-- Opening Marker --

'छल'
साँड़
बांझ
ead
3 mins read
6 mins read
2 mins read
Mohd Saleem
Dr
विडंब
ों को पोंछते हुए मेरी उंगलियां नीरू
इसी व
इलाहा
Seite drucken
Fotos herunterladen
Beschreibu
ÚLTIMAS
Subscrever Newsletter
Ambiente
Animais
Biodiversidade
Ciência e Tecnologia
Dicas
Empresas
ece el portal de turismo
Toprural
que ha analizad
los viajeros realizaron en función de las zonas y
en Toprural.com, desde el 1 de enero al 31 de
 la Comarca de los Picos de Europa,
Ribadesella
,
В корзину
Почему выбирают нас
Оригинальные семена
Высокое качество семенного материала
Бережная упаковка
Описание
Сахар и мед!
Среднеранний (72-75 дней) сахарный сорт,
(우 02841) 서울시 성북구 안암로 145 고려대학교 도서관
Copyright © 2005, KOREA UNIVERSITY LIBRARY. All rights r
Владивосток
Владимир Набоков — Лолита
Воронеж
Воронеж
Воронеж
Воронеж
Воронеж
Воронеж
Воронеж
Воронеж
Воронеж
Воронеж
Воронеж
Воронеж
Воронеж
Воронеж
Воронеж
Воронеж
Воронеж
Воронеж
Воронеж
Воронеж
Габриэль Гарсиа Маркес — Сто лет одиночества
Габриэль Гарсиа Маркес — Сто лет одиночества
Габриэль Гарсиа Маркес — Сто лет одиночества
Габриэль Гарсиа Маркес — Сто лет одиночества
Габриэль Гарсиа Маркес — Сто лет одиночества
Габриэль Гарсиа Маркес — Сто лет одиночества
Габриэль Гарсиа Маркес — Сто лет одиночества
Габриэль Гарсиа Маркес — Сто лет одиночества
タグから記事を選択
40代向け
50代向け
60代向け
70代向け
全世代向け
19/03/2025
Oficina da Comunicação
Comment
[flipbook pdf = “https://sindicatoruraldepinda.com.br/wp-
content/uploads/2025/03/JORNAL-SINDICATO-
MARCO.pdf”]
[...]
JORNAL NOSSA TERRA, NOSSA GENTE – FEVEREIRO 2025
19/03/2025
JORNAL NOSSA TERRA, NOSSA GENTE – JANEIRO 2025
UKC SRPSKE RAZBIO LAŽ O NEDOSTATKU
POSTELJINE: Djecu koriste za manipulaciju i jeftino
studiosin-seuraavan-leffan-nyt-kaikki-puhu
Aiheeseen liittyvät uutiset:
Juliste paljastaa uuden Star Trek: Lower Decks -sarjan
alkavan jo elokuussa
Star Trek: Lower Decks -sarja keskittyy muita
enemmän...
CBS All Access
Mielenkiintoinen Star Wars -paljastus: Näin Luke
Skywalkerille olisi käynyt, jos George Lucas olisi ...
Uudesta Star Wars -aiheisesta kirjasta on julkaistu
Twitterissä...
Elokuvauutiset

-- Closing Marker --

● The problem: The listing above is to be reproduced without a single change.

● Result:
'छल'
साँड़
बांझ
ead
3 mins read
6 mins read
2 mins read
Mohd Saleem
Dr
विडंब
ों को पोंछते हुए मेरी उंगलियां नीरू
इसी व
इलाहा
Seite drucken
Fotos herunterladen
Beschreibu
ÚLTIMAS
Subscrever Newsletter
Ambiente
Animais
Biodiversidade
Ciência e Tecnologia
Dicas
Empresas
ece el portal de turismo
Toprural
que ha analizad
los viajeros realizaron en función de las zonas y
en Toprural.com, desde el 1 de enero al 31 de
 la Comarca de los Picos de Europa,
Ribadesella
,
В корзину
Почему выбирают нас
Оригинальные семена
Высокое качество семенного материала
Бережная упаковка
Описание
Сахар и мед!
Среднеранний (72-75 дней) сахарный сорт,
(우 02841) 서울시 성북구 안암로 145 고려대학교 도서관
Copyright © 2005, KOREA UNIVERSITY LIBRARY. All rights r
Владивосток
Владимир Набоков — Лолита
Воронеж
Воронеж
Воронеж
Воронеж
Воронеж
Воронеж
Воронеж
Воронеж
Воронеж
Воронеж
Воронеж
Воронеж
Воронеж
Воронеж
Воронеж
Воронеж
Воронеж
Воронеж
Воронеж
Воронеж
Габриэль Гарсиа Маркес — Сто лет одиночества
Габриэль Гарсиа Маркес — Сто лет одиночества
Габриэль Гарсиа Маркес — Сто лет одиночества
Габриэль Гарсиа Маркес — Сто лет одиночества
Габриэль Гарсиа Маркес — Сто лет одиночества
Габриэль Гарсиа Маркес — Сто лет одиночества
Габриэль Гарсиа Маркес — Сто лет одиночества
Габриэль Гарсиа Маркес — Сто лет одиночества
タグから記事を選択
40代向け
50代向け
60代向け
70代向け
全世代向け
19/03/2025
Oficina da Comunicação
Comment
[flipbook pdf = “https://sindicatoruraldepinda.com.br/wp-
content/uploads/2025/03/JORNAL-SINDICATO-
MARCO.pdf”]
[...]
JORNAL NOSSA TERRA, NOSSA GENTE – FEVEREIRO 2025
19/03/2025
JORNAL NOSSA TERRA, NOSSA GENTE – JANEIRO 2025
UKC SRPSKE RAZBIO LAŽ O NEDOSTATKU
POSTELJINE: Djecu koriste za manipulaciju i jeftino
studiosin-seuraavan-leffan-nyt-kaikki-puhu
Aiheeseen liittyvät uutiset:
Juliste paljastaa uuden Star Trek: Lower Decks -sarjan
alkavan jo elokuussa
Star Trek: Lower Decks -sarja keskittyy muita
enemmän...
CBS All Access
Mielenkiintoinen Star Wars -paljastus: Näin Luke
Skywalkerille olisi käynyt, jos George Lucas olisi ...
Uudesta Star Wars -aiheisesta kirjasta on julkaistu
Twitterissä...
Elokuvauutiset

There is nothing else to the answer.